== ASSIGNMENT ==
If pictures appear in the lines below, skip them and copy exactly the lines from the one containing "大量测试数据，并生成详细的测试报告，便于追踪和质量控制。" through the one containing "al, Diksional Dan Stilistika Pada Surat", and nothing else.

== SOURCE RECORDS ==
'''

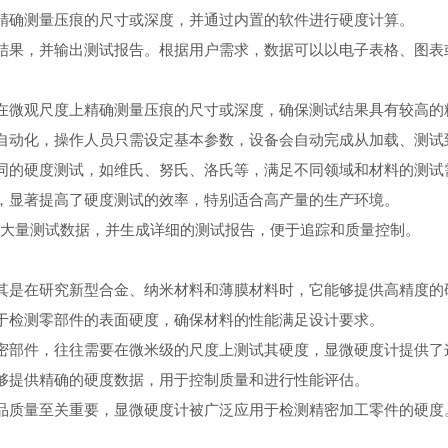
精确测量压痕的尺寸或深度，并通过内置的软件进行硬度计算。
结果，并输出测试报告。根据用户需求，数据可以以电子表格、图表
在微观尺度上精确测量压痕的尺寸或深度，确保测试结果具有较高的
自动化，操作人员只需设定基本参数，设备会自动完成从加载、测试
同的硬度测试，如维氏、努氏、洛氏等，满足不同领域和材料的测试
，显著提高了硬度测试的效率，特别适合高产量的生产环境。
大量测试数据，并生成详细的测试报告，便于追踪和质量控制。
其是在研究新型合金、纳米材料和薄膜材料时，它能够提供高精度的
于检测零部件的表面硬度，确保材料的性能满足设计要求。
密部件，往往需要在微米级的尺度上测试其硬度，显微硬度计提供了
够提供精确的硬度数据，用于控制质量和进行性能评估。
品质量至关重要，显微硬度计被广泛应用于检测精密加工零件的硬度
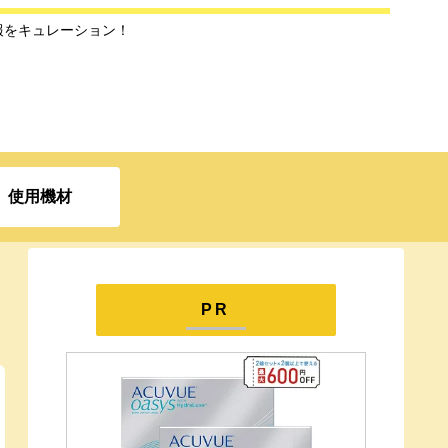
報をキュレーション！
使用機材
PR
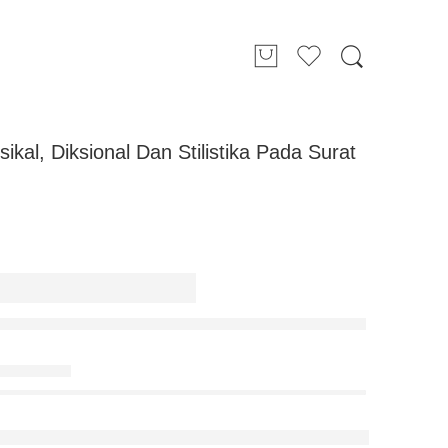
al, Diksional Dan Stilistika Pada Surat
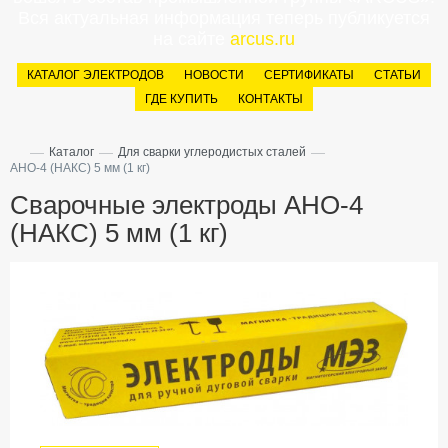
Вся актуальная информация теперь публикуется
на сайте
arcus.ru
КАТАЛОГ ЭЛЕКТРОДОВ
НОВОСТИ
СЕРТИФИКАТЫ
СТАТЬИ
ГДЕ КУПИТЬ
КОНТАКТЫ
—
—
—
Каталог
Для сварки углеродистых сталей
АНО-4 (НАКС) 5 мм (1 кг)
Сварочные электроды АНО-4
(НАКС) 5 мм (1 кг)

'''
'''

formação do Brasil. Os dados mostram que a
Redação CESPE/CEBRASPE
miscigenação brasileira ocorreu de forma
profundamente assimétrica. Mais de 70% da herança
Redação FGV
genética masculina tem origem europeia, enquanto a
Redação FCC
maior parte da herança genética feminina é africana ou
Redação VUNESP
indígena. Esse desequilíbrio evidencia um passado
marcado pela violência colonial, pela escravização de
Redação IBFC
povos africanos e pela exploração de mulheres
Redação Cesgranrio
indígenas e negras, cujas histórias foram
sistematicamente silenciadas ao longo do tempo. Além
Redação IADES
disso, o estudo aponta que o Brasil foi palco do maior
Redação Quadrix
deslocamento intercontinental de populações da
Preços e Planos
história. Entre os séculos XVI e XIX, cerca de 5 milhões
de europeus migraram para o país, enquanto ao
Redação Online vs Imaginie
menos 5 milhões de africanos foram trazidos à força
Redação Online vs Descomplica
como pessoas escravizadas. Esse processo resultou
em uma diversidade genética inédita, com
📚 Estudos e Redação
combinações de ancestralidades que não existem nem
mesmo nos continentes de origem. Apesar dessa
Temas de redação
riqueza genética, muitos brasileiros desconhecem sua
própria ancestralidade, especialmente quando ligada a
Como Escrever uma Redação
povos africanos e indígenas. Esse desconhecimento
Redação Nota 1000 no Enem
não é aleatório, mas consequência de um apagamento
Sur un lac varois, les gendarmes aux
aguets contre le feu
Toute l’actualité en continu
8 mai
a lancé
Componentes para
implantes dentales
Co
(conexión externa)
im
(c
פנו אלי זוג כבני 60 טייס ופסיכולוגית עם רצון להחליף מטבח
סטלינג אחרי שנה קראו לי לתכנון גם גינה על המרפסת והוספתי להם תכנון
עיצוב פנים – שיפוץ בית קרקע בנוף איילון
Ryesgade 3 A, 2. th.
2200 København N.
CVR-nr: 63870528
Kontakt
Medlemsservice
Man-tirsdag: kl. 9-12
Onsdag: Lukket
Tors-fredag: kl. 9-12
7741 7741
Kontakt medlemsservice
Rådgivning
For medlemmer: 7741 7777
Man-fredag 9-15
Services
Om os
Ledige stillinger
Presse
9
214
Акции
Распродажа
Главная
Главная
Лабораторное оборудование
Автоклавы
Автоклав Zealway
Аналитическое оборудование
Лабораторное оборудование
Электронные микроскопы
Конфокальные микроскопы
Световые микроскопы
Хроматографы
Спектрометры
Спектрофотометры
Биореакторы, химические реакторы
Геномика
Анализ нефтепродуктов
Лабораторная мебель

'''

== RESPONSE FOR THIS EXERCISE ==
大量测试数据，并生成详细的测试报告，便于追踪和质量控制。
其是在研究新型合金、纳米材料和薄膜材料时，它能够提供高精度的
于检测零部件的表面硬度，确保材料的性能满足设计要求。
密部件，往往需要在微米级的尺度上测试其硬度，显微硬度计提供了
够提供精确的硬度数据，用于控制质量和进行性能评估。
品质量至关重要，显微硬度计被广泛应用于检测精密加工零件的硬度
報をキュレーション！
使用機材
PR
al, Diksional Dan Stilistika Pada Surat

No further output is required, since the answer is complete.